FEB 27 ― We were hungry that weekend, and wanted to have Thai food in Kampung Baru. The restaurant we wanted was closed, Chinese New Year. Every other decent place was closed too. But we wanted to eat, and drove around we did.
My friend pointed at the many warongs, and restaurants dotting the roadside of Kampung Baru and Chow Kit. What did the number tell us, she asked.
Malaysians are hungry all the time. Malaysians love a variety of foods. The food business is good.
But why were many of these restaurants empty?
It’s Chinese New Year. Even the Malays want to cuti.
“Wrong. It means this: Our economy is tanking. Having a second business nowadays is not a guarantee to a personal pension plan. Entrepreneurship in Malaysia is stagnant.”
The fact that Malaysians pretty much vacuum food into their bodies and are obsessed with it, and yet these voracious appetites cannot support mom-and-pop warongs and restaurants, is an ominous sign.
But this is Kampung Baru. And Chow Kit. These two places teem with life 24 hours a day. How can there be an increasing number of abandoned warongs and cafes?
One time, a friend and I were at the Central Market LRT station, when he pointed out a hotel. That’s one of the biggest whorehouses in KL, he said. I squinted over the tracks.
Do you see those people by the hotel windows?
I think so, I said.
Those are the sex workers, he said. Business is so bad that they now solicit in daylight, and in the open.
“And those are cheap hookers, you know.” He shook his head.
You may disagree with these examples of the country’s economy. “What, how can you equate the sex trade to our GNP! Those warongs? The food is horrible, supply stripped demand, wrong location, the owners tak laku,” you say.
I am not an economist, but those two nuggets piqued my curiosity.
Let’s talk about sex first. These sex workers service a clientele of migrant workers and working-class men. The hotel they operated from was right smack near Central Market, a hub of people coming, going.

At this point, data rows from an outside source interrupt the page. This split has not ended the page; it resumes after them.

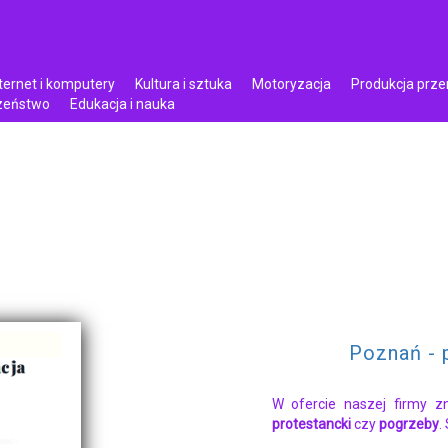
ternet i komputery
Kultura i sztuka
Motoryzacja
Produkcja prz
czeństwo
Edukacja i nauka
Poznań - 
W ofercie naszej firmy z
protestancki
czy
pogrzeby
.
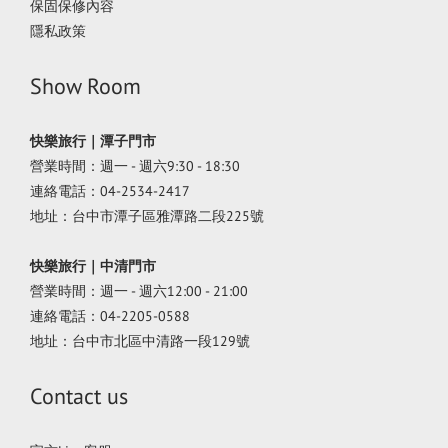
保固保修內容
隱私政策
Show Room
快樂旅行｜潭子門市
營業時間：週一 - 週六9:30 - 18:30
連絡電話：04-2534-2417
地址：台中市潭子區雅潭路二段225號
快樂旅行｜中清門市
營業時間：週一 - 週六12:00 - 21:00
連絡電話：04-2205-0588
地址：台中市北區中清路一段129號
Contact us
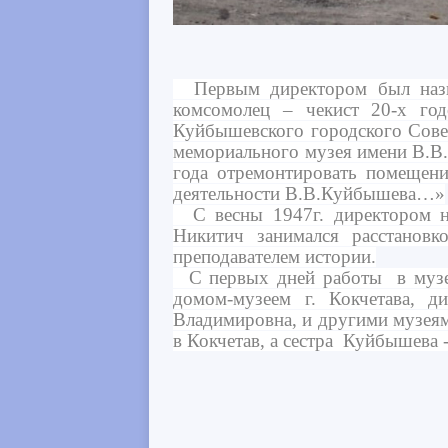
Первым директором был назна
комсомолец – чекист 20-х го
Куйбышевского городского Совет
мемориального музея имени В.В.
года отремонтировать помещени
деятельности В.В.Куйбышева…»
С весны 1947г. директором на
Никитич занимался расстановк
преподавателем истории.
С первых дней работы в музее
домом-музеем г. Кокчетава, 
Владимировна, и другими музеям
в Кокчетав, а сестра Куйбышева 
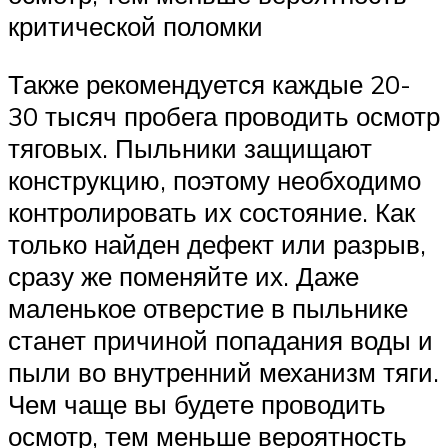
критической поломки
Также рекомендуется каждые 20-
30 тысяч пробега проводить осмотр
тяговых. Пыльники защищают
конструкцию, поэтому необходимо
контролировать их состояние. Как
только найден дефект или разрыв,
сразу же поменяйте их. Даже
маленькое отверстие в пыльнике
станет причиной попадания воды и
пыли во внутренний механизм тяги.
Чем чаще вы будете проводить
осмотр, тем меньше вероятность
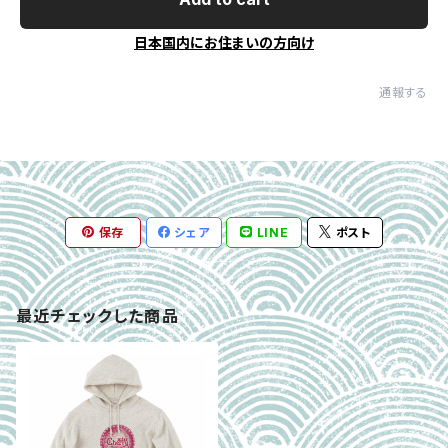
日本国内にお住まいの方向け
通報する
保存
シェア
LINE
ポスト
最近チェックした商品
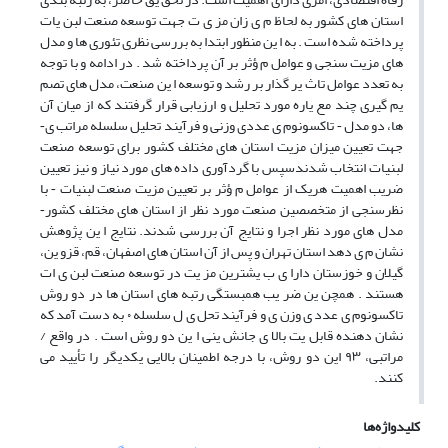
استان های کشور به لحاظ م ی زان مز ی ت جهت توسعه صنعت لبن یات
پرداخته شده است . به ا ین منظور ابتدا به بررسی نظری تئوری ها و مدل
های مزیت سنجی و عوامل م ؤثر بر آن پرداخته شد . در ادامه و با توجه
به تعدد عوامل تاث یر گذار بر رشد و توسعه ا ین صنعت، مدل های تصم
یم گیری چند مع یاره مورد تحلیل و ارزیابی قرار گرفتند که از میان آن
ها، دو مدل ‐ تاکسونوم ی عددی وزنی و فرآیند تحلیل سلسله مراتب ی‐
جهت تعیین میزان مزیت استان های مختلف کشور برای توسعه صنعت
لبنیات انتخاب شدندسپس با گردآوری داده های مورد نیاز و نیز تعیین
ضریب اهمیت هریک از عوامل م ؤثر بر تعیین مزیت صنعت لبنیات ‐ با
نظرسنجی از متخصصین صنعت مورد نظر از استان های مختلف کشور‐
مدل های مورد نظر اجرا و نتایج آن بررسی شدند. نتایج ا ین پژوهش
نشان م ی دهد استان تهران و پس از آن استان های اصفهان، قم، قزو ین،
گیلان و خوزستان دارا ی ب یشترین مز یت در توسعه صنعت لبن ی ات
هستند . همچن ین ضر یب همبستگی رتبه های استان ها در دو روش
تاکسونوم ی عدد ی وزن ی و فرآیند تحل ی ل سلسله ۰ به دست آمد که
نشان دهنده قابل یت بالا ی جانش ینی ا ین دو روش است . در واقع /
مراتبی، ۹۳ این دو روش، با درجه اطمینان بالایی یکدیگر را تأیید می
کنند.
کلیدواژه‌ها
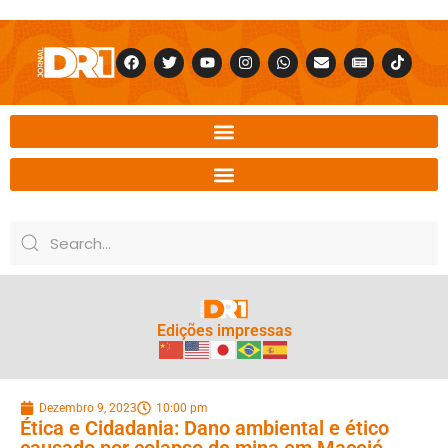
Edições impressas
Dezembro 9, 2023
10:00 pm
Ética e Cidadania: Dano ambiental e ético
causado por colapso de mina em Maceió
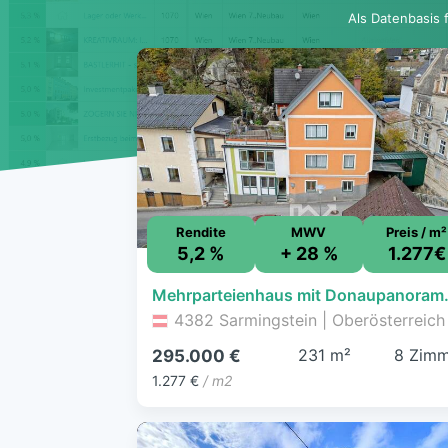
Als Datenbasis 
Rendite
MWV
Preis / m²
5,2 %
+ 28 %
1.277€
Mehrparteienhaus mit Do
4382 Sarmingstein | Oberösterreich
231 m²
8 Zimm
295.000 €
1.277 €
/ m2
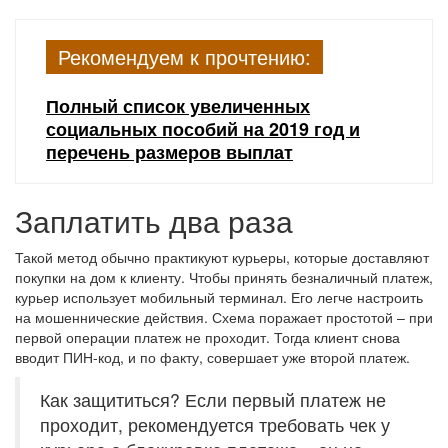
Рекомендуем к прочтению:
Полный список увеличенных
социальных пособий на 2019 год и
перечень размеров выплат
Заплатить два раза
Такой метод обычно практикуют курьеры, которые доставляют
покупки на дом к клиенту. Чтобы принять безналичный платеж,
курьер использует мобильный терминал. Его легче настроить
на мошеннические действия. Схема поражает простотой – при
первой операции платеж не проходит. Тогда клиент снова
вводит ПИН-код, и по факту, совершает уже второй платеж.
Как защититься? Если первый платеж не
проходит, рекомендуется требовать чек у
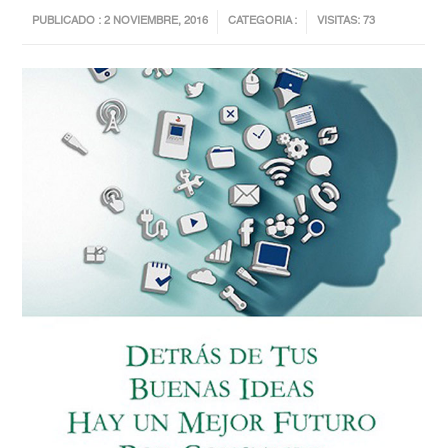
PUBLICADO : 2 NOVIEMBRE, 2016
CATEGORIA :
VISITAS: 73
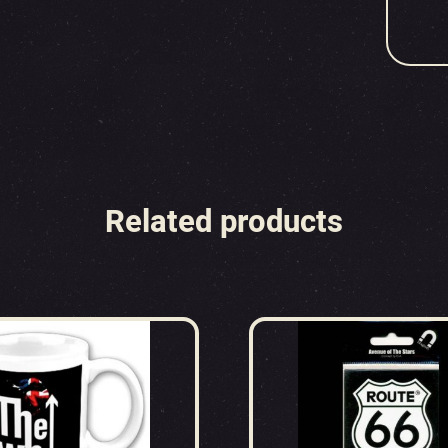
Related products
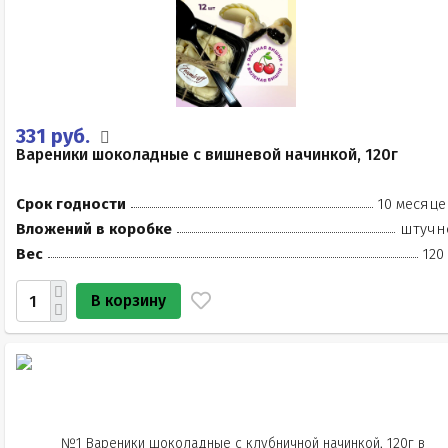
331 руб.
Вареники шоколадные с вишневой начинкой, 120г
Срок годности
10 месяце
Вложений в коробке
штучн
Вес
120
В корзину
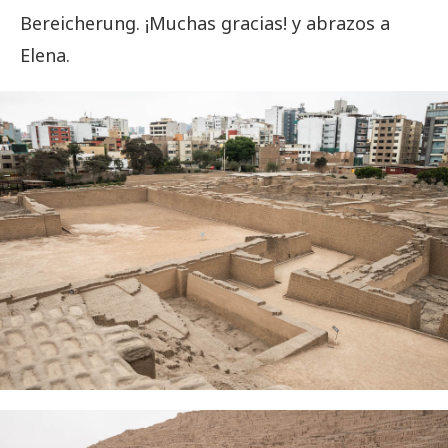
Bereicherung. ¡Muchas gracias! y abrazos a
Elena.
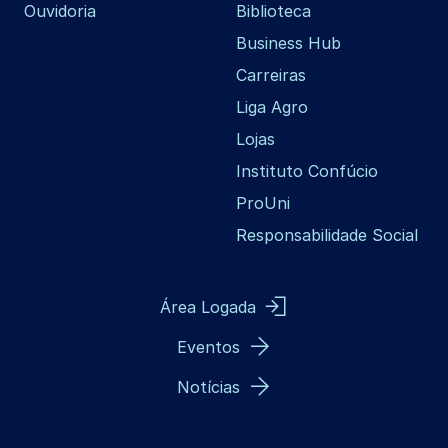
Ouvidoria
Biblioteca
Business Hub
Carreiras
Liga Agro
Lojas
Instituto Confúcio
ProUni
Responsabilidade Social
Área Logada
Eventos
Notícias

The sex trade in Malaysia is not open (like most everywhere else, but in Muslim Malaysia it’s even more hidden). And now the sex workers are brandishing their wares openly in daylight.
If the migrant workers et al aren’t going to them, that means they are not being paid, or paid enough. Now this could be due to two things: employers not paying them at all, or pay has been cut. The fact that they can’t pay for cheap sex is a sign.
The food? It could be a whole host of things.
What I do know is that the feedback I get from friends who are qualified to work in economics, and understand it very well, is that our economy is political, and that it is also a “created” one.
According to a friend, the Malaysian economy in reality does not follow the global financial ups and downs. Look at our property market ― is an apartment in Mont Kiara really worth that much when the workmanship is so-so, even mediocre?
“Good workmanship is those old, steady apartments, like those Selangor Properties apartments in Jalan Bukit Tunku. Have you see the apartments in Damansara Perdana? Terrible!”
High street brands like Zara, Gap for example, are cheaper in their home countries. In Malaysia, a less than stellar cotton shirt from these brands cost about RM200. Yes, yes, exchange rate is high, there’re overheads to think about…
I was also told that we import 70 per cent of our food. If that is true, what is happening to our agricultural industries? Why are we importing food when we have an abundance of land, and also skilled workers? Can someone help clarify?
That night, when we finally had our dinner, we agreed that we would have to create our own pension plans, and that the truth was that Malaysia was not going to support our enterprises. There were more opportunities in the region: Indonesia, Myanmar, Vietnam. They are robust. We have been mollycoddled for so long that we are complacent.
“So. If the Opposition has greater presence, or takes over Putrajaya, will our economy flourish?” I asked.
“Good question. Different, you know, running a state and at federal level. And remember, our economy is political. But I suppose, one must hope.”
And when everything fails, there’s always Maggi Mee.